How do I get the script name being executed in bash?

Question

So I am trying to make a portable bashrc/bash_profile file. I have a single script that I am symbolically linking to .bashrc, .bash_profile, etc. I am then looking at $0 and switching what I do based on which script was called. The problem is what the shell calls the bashrc script of course it executes bash really which means $0 for me is -bash. $1 further more is not set to the script name.

So my question is, in bash how can I get the name of the script being executed. Not the binary executing it, e.g. bash?

I assume its giving me -bash with $1 not being set because it is really not a new process.
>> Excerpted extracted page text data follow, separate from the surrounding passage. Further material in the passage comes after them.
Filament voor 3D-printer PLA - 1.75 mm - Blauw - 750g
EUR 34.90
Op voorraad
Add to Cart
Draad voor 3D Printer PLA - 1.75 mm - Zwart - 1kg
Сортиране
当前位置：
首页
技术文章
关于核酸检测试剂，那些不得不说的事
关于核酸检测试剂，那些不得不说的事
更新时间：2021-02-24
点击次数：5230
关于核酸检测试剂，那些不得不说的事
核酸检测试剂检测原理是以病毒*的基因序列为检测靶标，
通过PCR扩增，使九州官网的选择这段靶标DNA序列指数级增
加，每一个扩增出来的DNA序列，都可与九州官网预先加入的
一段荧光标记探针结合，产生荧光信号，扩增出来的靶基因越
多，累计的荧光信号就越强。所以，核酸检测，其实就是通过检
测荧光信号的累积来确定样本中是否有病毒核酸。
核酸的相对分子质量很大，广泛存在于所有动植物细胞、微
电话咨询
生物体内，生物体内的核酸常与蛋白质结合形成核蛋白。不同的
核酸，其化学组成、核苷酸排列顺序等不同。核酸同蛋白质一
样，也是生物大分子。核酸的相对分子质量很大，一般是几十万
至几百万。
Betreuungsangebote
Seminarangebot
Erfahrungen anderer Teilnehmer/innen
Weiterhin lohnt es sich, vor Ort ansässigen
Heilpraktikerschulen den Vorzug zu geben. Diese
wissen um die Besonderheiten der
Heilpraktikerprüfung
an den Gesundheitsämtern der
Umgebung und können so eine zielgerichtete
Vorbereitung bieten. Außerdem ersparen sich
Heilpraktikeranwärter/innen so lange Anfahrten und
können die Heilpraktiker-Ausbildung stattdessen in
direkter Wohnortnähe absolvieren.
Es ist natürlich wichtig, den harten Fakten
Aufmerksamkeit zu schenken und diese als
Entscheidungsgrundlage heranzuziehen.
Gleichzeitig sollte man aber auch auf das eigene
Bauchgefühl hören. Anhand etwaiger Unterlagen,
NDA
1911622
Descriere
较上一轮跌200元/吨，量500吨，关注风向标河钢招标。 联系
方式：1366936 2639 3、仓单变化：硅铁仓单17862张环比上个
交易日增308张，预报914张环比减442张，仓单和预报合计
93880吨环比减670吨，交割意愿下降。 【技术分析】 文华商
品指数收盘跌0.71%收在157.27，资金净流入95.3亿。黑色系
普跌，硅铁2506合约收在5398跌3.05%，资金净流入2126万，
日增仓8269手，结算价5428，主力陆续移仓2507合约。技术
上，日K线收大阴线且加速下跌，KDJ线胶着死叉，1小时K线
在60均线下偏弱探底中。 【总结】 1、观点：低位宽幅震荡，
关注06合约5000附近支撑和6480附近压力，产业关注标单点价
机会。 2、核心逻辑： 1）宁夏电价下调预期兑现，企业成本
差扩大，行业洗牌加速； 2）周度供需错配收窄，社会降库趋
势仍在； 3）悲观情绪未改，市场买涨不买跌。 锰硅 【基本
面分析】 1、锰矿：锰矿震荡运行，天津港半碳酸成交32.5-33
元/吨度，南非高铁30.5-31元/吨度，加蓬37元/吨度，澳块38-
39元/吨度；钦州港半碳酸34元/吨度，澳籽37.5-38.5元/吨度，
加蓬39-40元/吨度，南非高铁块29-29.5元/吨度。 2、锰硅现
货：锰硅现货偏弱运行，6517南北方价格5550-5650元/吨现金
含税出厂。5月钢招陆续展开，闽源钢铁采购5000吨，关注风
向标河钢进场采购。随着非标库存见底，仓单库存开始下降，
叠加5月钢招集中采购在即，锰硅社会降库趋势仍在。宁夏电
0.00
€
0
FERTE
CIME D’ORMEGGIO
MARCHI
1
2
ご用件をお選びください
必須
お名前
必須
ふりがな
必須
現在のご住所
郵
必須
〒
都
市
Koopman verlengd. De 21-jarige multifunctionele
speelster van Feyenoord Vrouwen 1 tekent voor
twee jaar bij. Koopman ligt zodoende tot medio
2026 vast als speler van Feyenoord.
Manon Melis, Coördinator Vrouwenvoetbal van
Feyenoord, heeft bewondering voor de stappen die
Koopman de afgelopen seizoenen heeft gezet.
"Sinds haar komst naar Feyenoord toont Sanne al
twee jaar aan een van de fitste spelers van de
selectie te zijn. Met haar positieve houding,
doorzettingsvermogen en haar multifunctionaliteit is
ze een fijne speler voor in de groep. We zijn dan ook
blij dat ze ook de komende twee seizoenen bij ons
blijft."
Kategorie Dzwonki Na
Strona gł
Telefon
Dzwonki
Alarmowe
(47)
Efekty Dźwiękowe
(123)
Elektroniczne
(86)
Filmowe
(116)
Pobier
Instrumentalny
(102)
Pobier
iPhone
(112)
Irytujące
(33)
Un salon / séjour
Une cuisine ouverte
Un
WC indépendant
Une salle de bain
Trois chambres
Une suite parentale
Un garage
Any ideas?

Answer 1

The variable BASH_ARGV should work, it appears the script is being sourced

$BASH_ARGV

Answer 2

Try:

readlink -f ${BASH_SOURCE[0]}

or just:

${BASH_SOURCE[0]}.

Remarks:

$0 only works when user executes "./script.sh"

$BASH_ARGV only works when user executes ". script.sh" or "source script.sh"

${BASH_SOURCE[0]} works on both cases.

readlink -f is useful when symbolic link is used.

Answer 3

create .sh file lets say view.sh then put

#!/bin/bash
echo "The script is being executed..."
readlink -f ${BASH_SOURCE[0]}